# Bomber / Pilot Jacket



## Yalim (Oct 24, 2007)

Hello everyone,

I have been a longtime follower of your website and forum, looking at and downloading aircraft photos, reading information, etc. I am interested in the WW2 era and especially the military aircrafts.

I became a member today because I need help from you guys. I am a graphic designer and helping a friend who makes leather jackets with the name of his new line of bomber / pilot jackets. It is a dream project for me but my knowledge in aviation and the era is not enough for me to come up with a name.

Can anyone give me suggestions or ideas to come up with a name for this line of jackets? (The name can be in English.)

Thanks in advance for any help or suggestion.


----------



## Cdat88 (Oct 24, 2007)

I assume these jackets are going to be modeled after the A2 style jackets?

Flight Line springs to mind...

Fantasy Flight.....


----------



## seesul (Oct 24, 2007)

Yalim said:


> Hello everyone,
> 
> I have been a longtime follower of your website and forum, looking at and downloading aircraft photos, reading information, etc.
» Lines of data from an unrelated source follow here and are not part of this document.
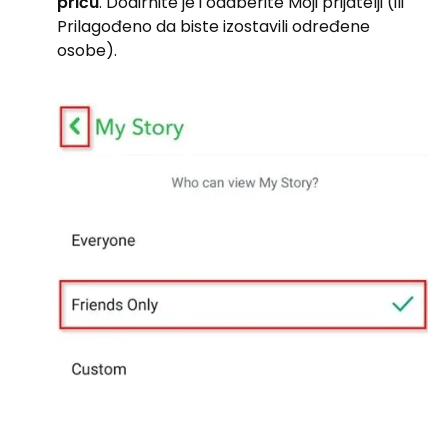
priču
. Dodirnite je i odaberite Moji prijatelji (ili
Prilagođeno da biste izostavili određene
osobe).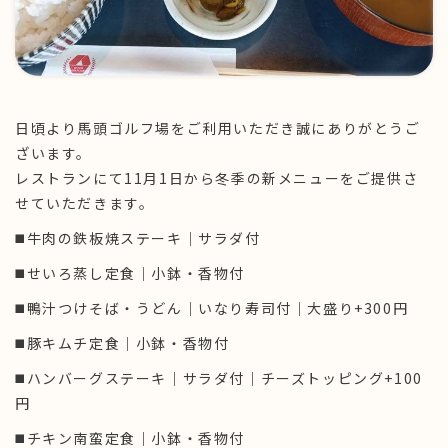
日頃より馬頭ゴルフ場をご利用いただき誠にありがとうご
ざいます。
レストランにて11月1日から冬季の新メニューをご提供さ
せていただきます。
◼️牛肉の鉄板焼ステーキ｜サラダ付
◼️せいろ蒸し定食｜小鉢・香物付
◼️
鴨汁つけそば・うどん
｜いなり寿司付｜大盛り+300円
◼️豚キムチ定食｜小鉢・香物付
◼️ハンバーグステーキ｜サラダ付｜チーズトッピング+100
円
◼️チキン南蛮定食｜小鉢・香物付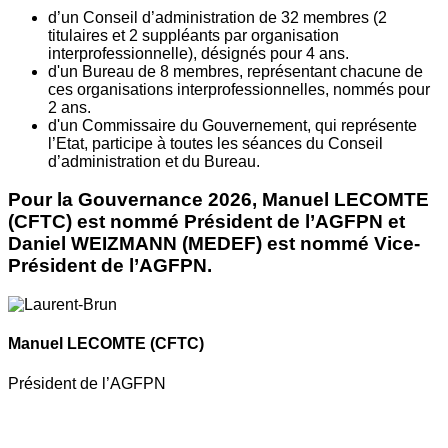
d’un Conseil d’administration de 32 membres (2
titulaires et 2 suppléants par organisation
interprofessionnelle), désignés pour 4 ans.
d'un Bureau de 8 membres, représentant chacune de
ces organisations interprofessionnelles, nommés pour
2 ans.
d'un Commissaire du Gouvernement, qui représente
l’Etat, participe à toutes les séances du Conseil
d’administration et du Bureau.
Pour la Gouvernance 2026, Manuel LECOMTE
(CFTC) est nommé Président de l’AGFPN et
Daniel WEIZMANN (MEDEF) est nommé Vice-
Président de l’AGFPN.
Manuel LECOMTE
(CFTC)
Président de l’AGFPN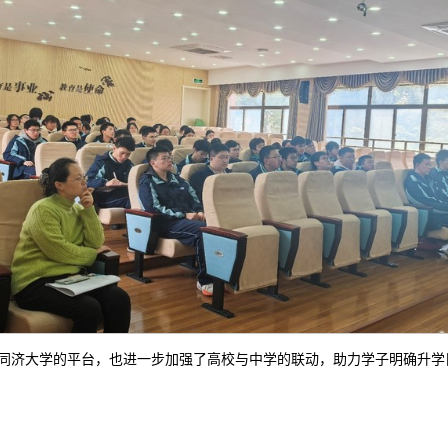
同济大学的平台，也进一步加强了高校与中学的联动，助力学子明确升学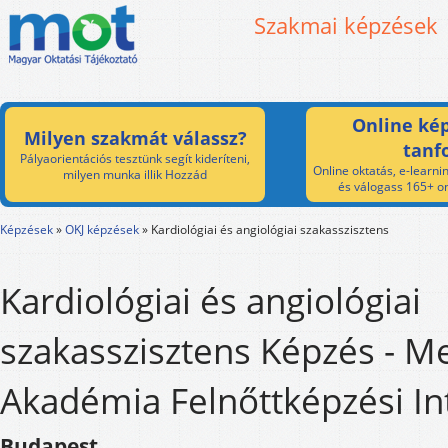
Szakmai képzések
Online kép
Milyen szakmát válassz?
tanf
Pályaorientációs tesztünk segít kideríteni,
Online oktatás, e-learnin
milyen munka illik Hozzád
és válogass 165+ on
Képzések
»
OKJ képzések
»
Kardiológiai és angiológiai szakasszisztens
Kardiológiai és angiológiai
szakasszisztens Képzés - M
Akadémia Felnőttképzési I
Budapest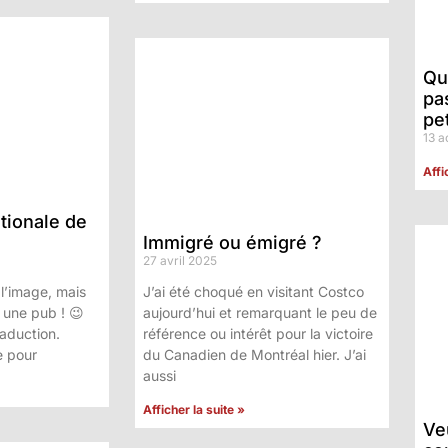
Qu
pa
pet
13 a
Affi
tionale de
Immigré ou émigré ?
27 avril 2025
l’image, mais
J’ai été choqué en visitant Costco
re une pub ! 😉
aujourd’hui et remarquant le peu de
raduction.
référence ou intérêt pour la victoire
e pour
du Canadien de Montréal hier. J’ai
aussi
Afficher la suite »
Ve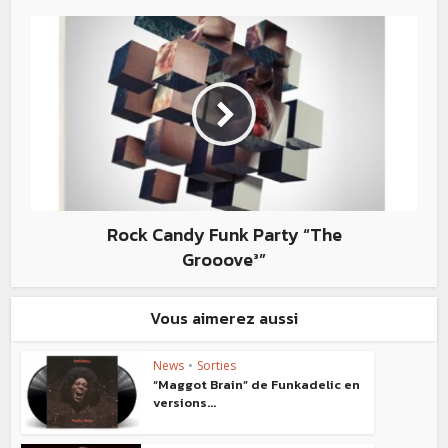
Rock Candy Funk Party “The
Grooove³”
Vous aimerez aussi
News
•
Sorties
“Maggot Brain” de Funkadelic en
versions...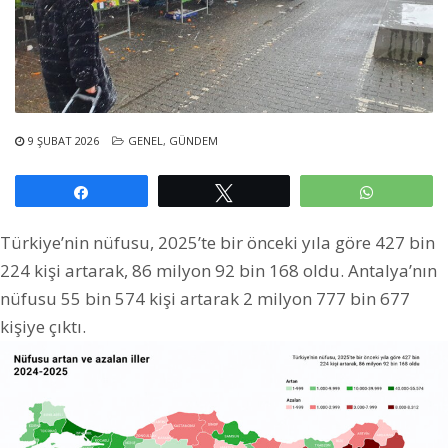
9 ŞUBAT 2026
GENEL
,
GÜNDEM
Paylaş
Tweetle
WhatsAp
Türkiye’nin nüfusu, 2025’te bir önceki yıla göre 427 bin
224 kişi artarak, 86 milyon 92 bin 168 oldu. Antalya’nın
nüfusu 55 bin 574 kişi artarak 2 milyon 777 bin 677
kişiye çıktı.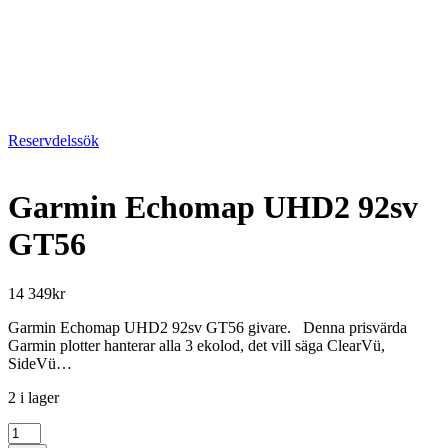
Reservdelssök
Garmin Echomap UHD2 92sv
GT56
14 349
kr
Garmin Echomap UHD2 92sv GT56 givare. Denna prisvärda
Garmin plotter hanterar alla 3 ekolod, det vill säga ClearVü,
SideVü…
2 i lager
Garmin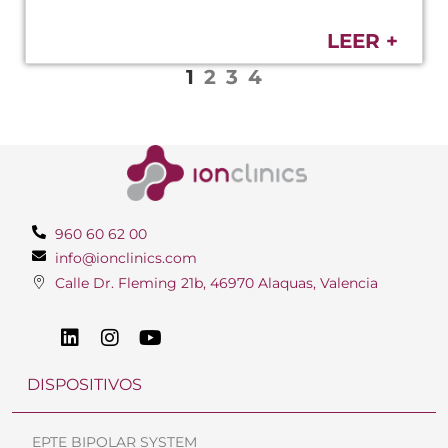
LEER +
1
2
3
4
960 60 62 00
info@ionclinics.com
Calle Dr. Fleming 21b, 46970 Alaquas, Valencia
DISPOSITIVOS
EPTE BIPOLAR SYSTEM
I am interested in the WW2 era and especially the military aircrafts.
> 
> ...



Welcome to the forum Yalim!

Vintage Line
Pilot´s Line
Flying Hero´s Line

Is it anything like that flight jacket, Military spec and Noseart and patches. ?
If so post a link of the web of your friend after he´ll get the line finished...


----------



## Yalim (Oct 24, 2007)

Thank you Cdat88. Good ones 

Yes, I think A2 style will be in this line as well as other styles, such as the one shown in the attached image.


----------



## ccheese (Oct 24, 2007)

Yalim: Welcome to the forum and good luck with the line of jackets.

Charles


----------



## Wurger (Oct 24, 2007)

I'm with Ccheese, Welcome.


----------



## comiso90 (Oct 24, 2007)

Flight Crew
The Tribute Collection
Flight Line
Winged Warriors
Heritage Collection
Flight Style
Aero Style
Aero Club
Aero Wear
Aviator Line
Legacy Line

What part of Turkey are you in? 

I like Turkey, I have traveled from Adana, to Izmir to Ankara

.


----------



## lesofprimus (Oct 24, 2007)

Been all over Turkey as well back in the early 90's... Still have a leather jacket I got in Izmir comiso...


----------



## comiso90 (Oct 24, 2007)

I was there in 90-91 too. Interesting place. Kinda Eastern/kinda Western, good food and it seemed that everybody smoked. I wish i woulda done some scuba diving there.

I'd like to see Istanbul and Troy.


I have two carpets from Adana that have held up well.


----------



## evangilder (Oct 24, 2007)

Then you guys should remember that commonly uttered phrase...
"You want beer, Abi, you want Pepsi, Abi?"


----------



## lesofprimus (Oct 24, 2007)

"Kabob, kabob, kabob on my knob..."


----------



## comiso90 (Oct 24, 2007)

In Izmir, there were young kids running around with scales, small bathroom scales the kind you weigh yourself with. They were asking for money if you weigh yourself...

and back then I was skinny!


----------



## comiso90 (Oct 24, 2007)

evangilder said:


> Then you guys should remember that commonly uttered phrase...
> "You want beer, Abi, you want Pepsi, Abi?"



yep

There were lots of merchants offering drinks to get u in the shops! 

I liked Efes:


----------



## Bf109_g (Oct 25, 2007)

I hope the venture with the pilot/bomber jackets is successfull


----------



## Yalim (Oct 25, 2007)

Thanks again everyone!! for your name suggestions and warm welcoming  

Everything you guys remember from Turkey is still the same  Comiso90, my favorite beer is also Efes!!! Cheers 

Comiso90, I live in Istanbul but was born and raised in Ankara. I, too, have been to Adana and Izmir several times.

Actually, I lived in San Francisco, CA for 5 years, from 2000 to 2005. I traveled to LA, San Diego, NY, Vegas, Chicago and done a road trip around Texas. I miss SF so much. After I came back it was a hard time for me. As they say in the song "I left my heart in San Francisco" 

I am very happy to meet you guys here


----------



## Cdat88 (Oct 25, 2007)

Well, good luck Yalim. I know new business ventures can be rough, but I wish you the best.


----------